_DATA TO EXAMINE_
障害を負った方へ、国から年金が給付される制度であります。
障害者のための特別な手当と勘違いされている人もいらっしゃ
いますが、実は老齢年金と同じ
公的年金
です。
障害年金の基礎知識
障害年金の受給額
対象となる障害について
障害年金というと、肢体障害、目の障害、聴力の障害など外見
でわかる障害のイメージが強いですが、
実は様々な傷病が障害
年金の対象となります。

...

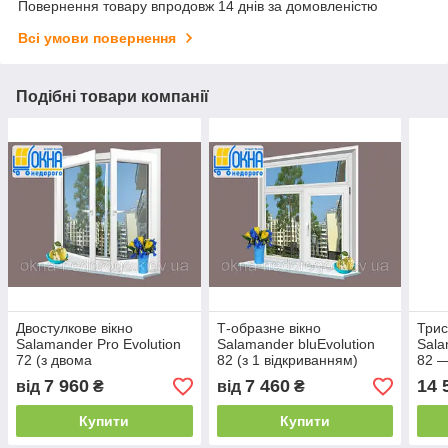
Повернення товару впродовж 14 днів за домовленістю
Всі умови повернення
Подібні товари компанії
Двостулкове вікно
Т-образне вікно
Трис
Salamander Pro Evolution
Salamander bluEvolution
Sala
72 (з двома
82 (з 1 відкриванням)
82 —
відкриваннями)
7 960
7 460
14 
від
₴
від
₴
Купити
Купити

_REQUIREMENT_
Beginning with the line containing "障害を負った方へ、国から年金が給付される制度であります。" and ending with the line containing "年金の対象となります。", extract those lines exactly from the listing above, and only those.

_THE COMPLETED TASK_
障害を負った方へ、国から年金が給付される制度であります。
障害者のための特別な手当と勘違いされている人もいらっしゃ
いますが、実は老齢年金と同じ
公的年金
です。
障害年金の基礎知識
障害年金の受給額
対象となる障害について
障害年金というと、肢体障害、目の障害、聴力の障害など外見
でわかる障害のイメージが強いですが、
実は様々な傷病が障害
年金の対象となります。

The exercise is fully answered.